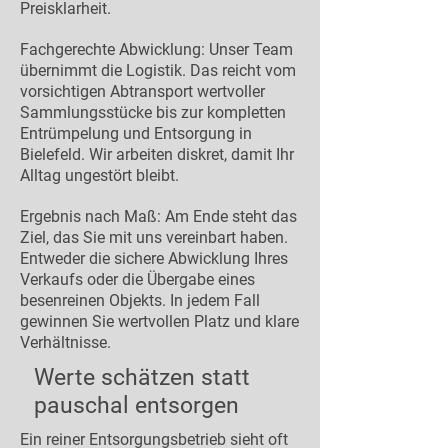
Preisklarheit.
Fachgerechte Abwicklung: Unser Team
übernimmt die Logistik. Das reicht vom
vorsichtigen Abtransport wertvoller
Sammlungsstücke bis zur kompletten
Entrümpelung und Entsorgung in
Bielefeld. Wir arbeiten diskret, damit Ihr
Alltag ungestört bleibt.
Ergebnis nach Maß: Am Ende steht das
Ziel, das Sie mit uns vereinbart haben.
Entweder die sichere Abwicklung Ihres
Verkaufs oder die Übergabe eines
besenreinen Objekts. In jedem Fall
gewinnen Sie wertvollen Platz und klare
Verhältnisse.
Werte schätzen statt
pauschal entsorgen
Ein reiner Entsorgungsbetrieb sieht oft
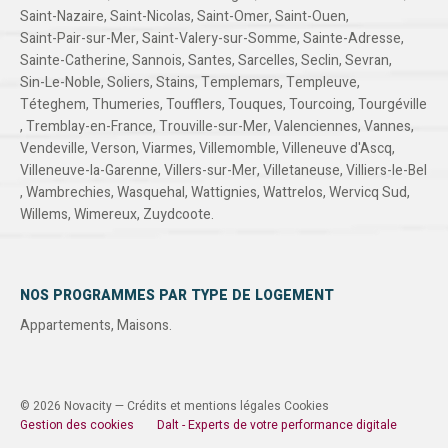
Saint-Nazaire
,
Saint-Nicolas
,
Saint-Omer
,
Saint-Ouen
,
Saint-Pair-sur-Mer
,
Saint-Valery-sur-Somme
,
Sainte-Adresse
,
Sainte-Catherine
,
Sannois
,
Santes
,
Sarcelles
,
Seclin
,
Sevran
,
Sin-Le-Noble
,
Soliers
,
Stains
,
Templemars
,
Templeuve
,
Téteghem
,
Thumeries
,
Toufflers
,
Touques
,
Tourcoing
,
Tourgéville
,
Tremblay-en-France
,
Trouville-sur-Mer
,
Valenciennes
,
Vannes
,
Vendeville
,
Verson
,
Viarmes
,
Villemomble
,
Villeneuve d'Ascq
,
Villeneuve-la-Garenne
,
Villers-sur-Mer
,
Villetaneuse
,
Villiers-le-Bel
,
Wambrechies
,
Wasquehal
,
Wattignies
,
Wattrelos
,
Wervicq Sud
,
Willems
,
Wimereux
,
Zuydcoote
.
NOS PROGRAMMES PAR TYPE DE LOGEMENT
Appartements
,
Maisons
.
© 2026 Novacity —
Crédits et mentions légales
Cookies
Gestion des cookies
Dalt - Experts de votre performance digitale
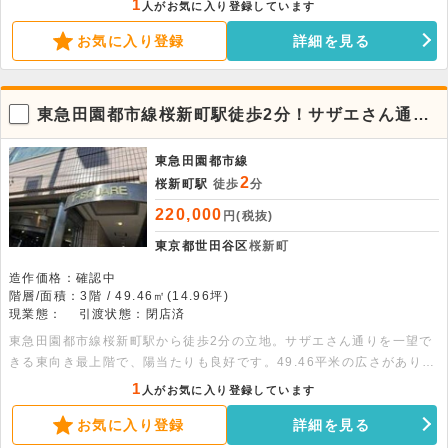
1
人がお気に入り登録しています
ください。
お気に入り登録
詳細を見る
東急田園都市線桜新町駅徒歩2分！サザエさん通り
沿い3階店舗物件。
東急田園都市線
2
桜新町駅
徒歩
分
220,000
円(税抜)
東京都世田谷区
桜新町
造作価格：確認中
階層/面積：3階 / 49.46㎡(14.96坪)
現業態：
引渡状態：閉店済
東急田園都市線桜新町駅から徒歩2分の立地。サザエさん通りを一望で
きる東向き最上階で、陽当たりも良好です。49.46平米の広さがあり、
1フロア1テナントのため独立性も保たれます。詳細につきましてはお
1
人がお気に入り登録しています
問い合わせください。
お気に入り登録
詳細を見る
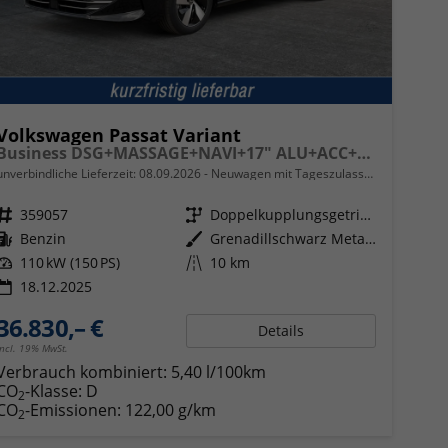
Volkswagen Passat Variant
Business DSG+MASSAGE+NAVI+17" ALU+ACC+KAMERA+LED
unverbindliche Lieferzeit:
08.09.2026
Neuwagen mit Tageszulassung
Fahrzeugnr.
359057
Getriebe
Doppelkupplungsgetriebe (DSG)
Kraftstoff
Benzin
Außenfarbe
Grenadillschwarz Metallic
Leistung
110 kW (150 PS)
Kilometerstand
10 km
18.12.2025
36.830,– €
Details
incl. 19% MwSt.
Verbrauch kombiniert:
5,40 l/100km
CO
-Klasse:
D
2
CO
-Emissionen:
122,00 g/km
2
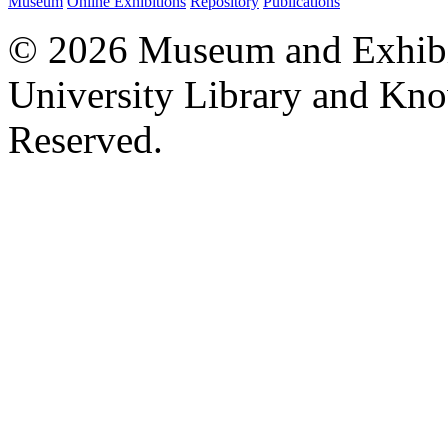
Museum
Online Exhibitions
Repository
Publications
© 2026 Museum and Exhibit
University Library and Kno
Reserved.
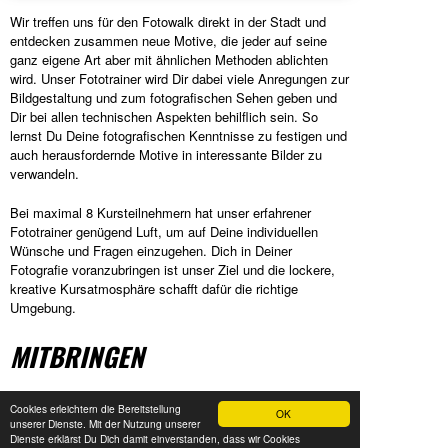
Wir treffen uns für den Fotowalk direkt in der Stadt und
entdecken zusammen neue Motive, die jeder auf seine
ganz eigene Art aber mit ähnlichen Methoden ablichten
wird. Unser Fototrainer wird Dir dabei viele Anregungen zur
Bildgestaltung und zum fotografischen Sehen geben und
Dir bei allen technischen Aspekten behilflich sein. So
lernst Du Deine fotografischen Kenntnisse zu festigen und
auch herausfordernde Motive in interessante Bilder zu
verwandeln.
Bei maximal 8 Kursteilnehmern hat unser erfahrener
Fototrainer genügend Luft, um auf Deine individuellen
Wünsche und Fragen einzugehen. Dich in Deiner
Fotografie voranzubringen ist unser Ziel und die lockere,
kreative Kursatmosphäre schafft dafür die richtige
Umgebung.
MITBRINGEN
dem Wetter angemessene Kleidung (dieser Kurs findet
Cookies erleichtern die Bereitstellung
im Freien statt)
OK
unserer Dienste. Mit der Nutzung unserer
körperliche Fitness für einen längeren Spaziergang
Dienste erklärst Du Dich damit einverstanden, dass wir Cookies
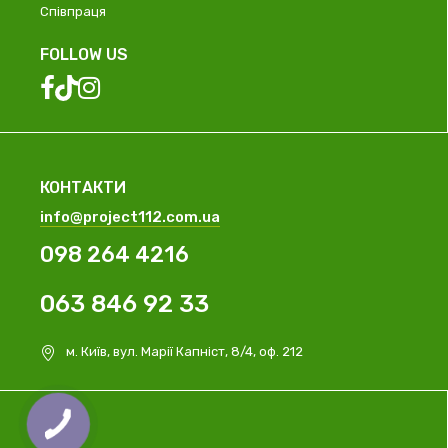
Співпраця
FOLLOW US
КОНТАКТИ
info@project112.com.ua
098 264 4216
063 846 92 33
м. Київ, вул. Марії Капніст, 8/4, оф. 212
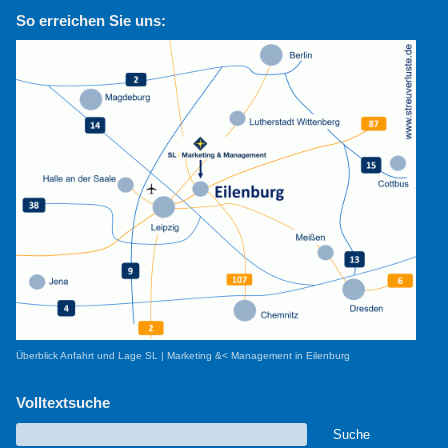
So erreichen Sie uns:
Überblick Anfahrt und Lage SL | Marketing &< Management in Eilenburg
Volltextsuche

——

● **Exercise**: Using the listing above, show every line that includes the string "damit".

● **Result for this task**:
Bielefeld. Wir arbeiten diskret, damit Ihr
Dienste erklärst Du Dich damit einverstanden, dass wir Cookies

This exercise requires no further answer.